• [Description of the task] Starting with the line that contains "Halter i nederbörd (482, 25)" and stopping after the line that contains "Töm (296, 131)", return each line below exactly as written, with no others.

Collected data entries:
········

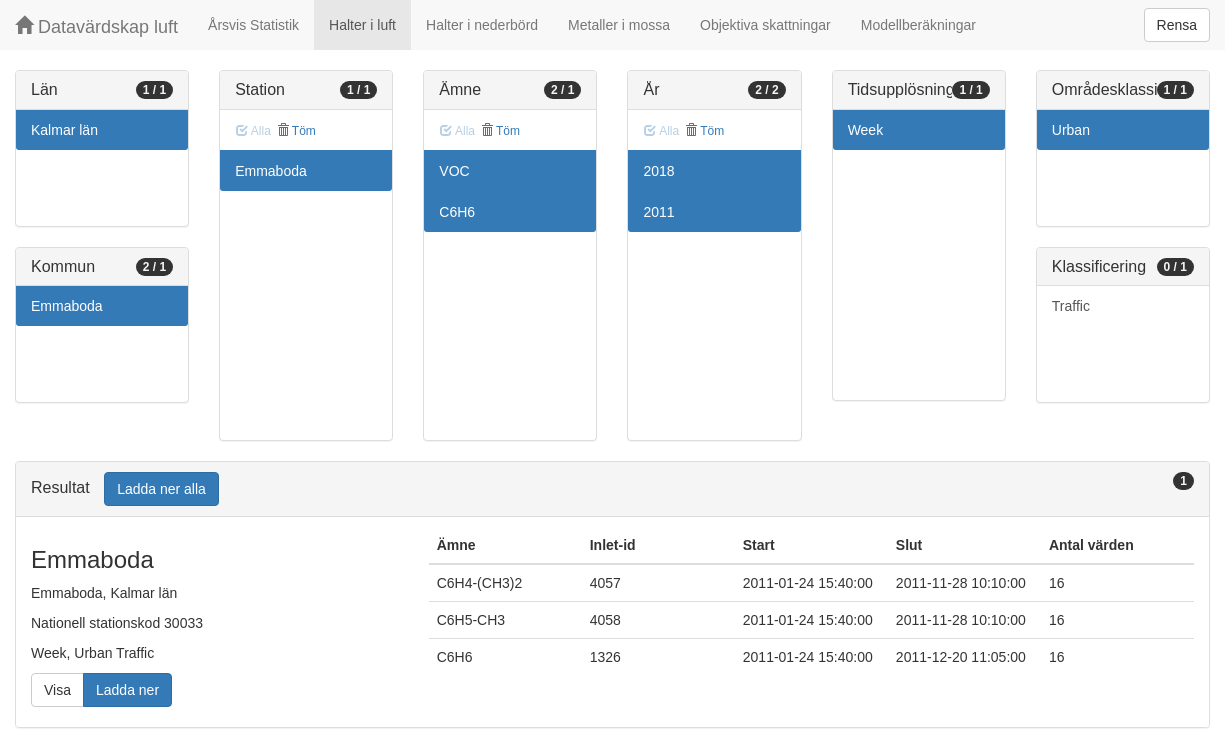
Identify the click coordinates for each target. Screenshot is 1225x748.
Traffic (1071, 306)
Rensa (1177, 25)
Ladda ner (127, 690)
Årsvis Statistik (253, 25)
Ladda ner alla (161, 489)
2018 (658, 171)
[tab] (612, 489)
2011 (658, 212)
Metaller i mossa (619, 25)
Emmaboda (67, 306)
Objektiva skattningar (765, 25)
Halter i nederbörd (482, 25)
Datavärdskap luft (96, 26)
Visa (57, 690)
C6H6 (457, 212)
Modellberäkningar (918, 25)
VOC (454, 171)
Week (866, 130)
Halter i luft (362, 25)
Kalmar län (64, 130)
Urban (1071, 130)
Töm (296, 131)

········

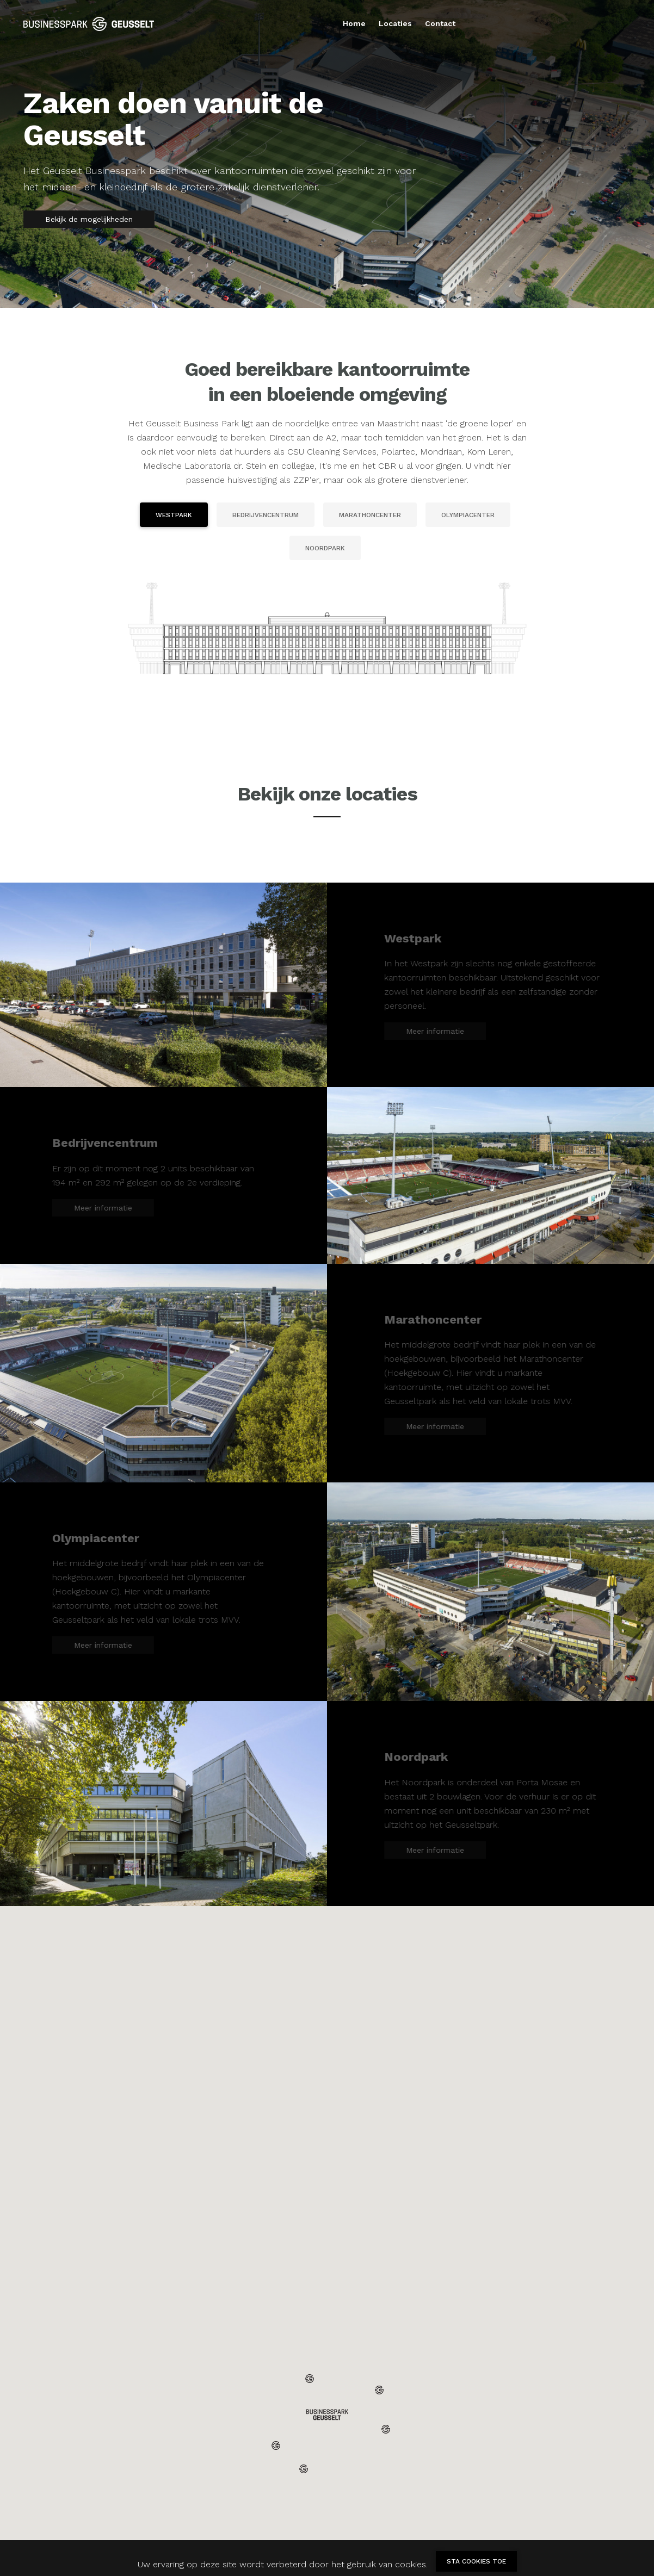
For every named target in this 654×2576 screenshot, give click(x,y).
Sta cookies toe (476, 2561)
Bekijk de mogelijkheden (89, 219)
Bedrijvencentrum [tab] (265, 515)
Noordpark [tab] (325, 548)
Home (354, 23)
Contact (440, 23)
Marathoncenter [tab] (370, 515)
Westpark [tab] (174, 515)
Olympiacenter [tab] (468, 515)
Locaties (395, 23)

········

• [Output below]
Halter i nederbörd (482, 25)
Datavärdskap luft (96, 26)
Visa (57, 690)
C6H6 (457, 212)
Modellberäkningar (918, 25)
VOC (454, 171)
Week (866, 130)
Halter i luft (362, 25)
Kalmar län (64, 130)
Urban (1071, 130)
Töm (296, 131)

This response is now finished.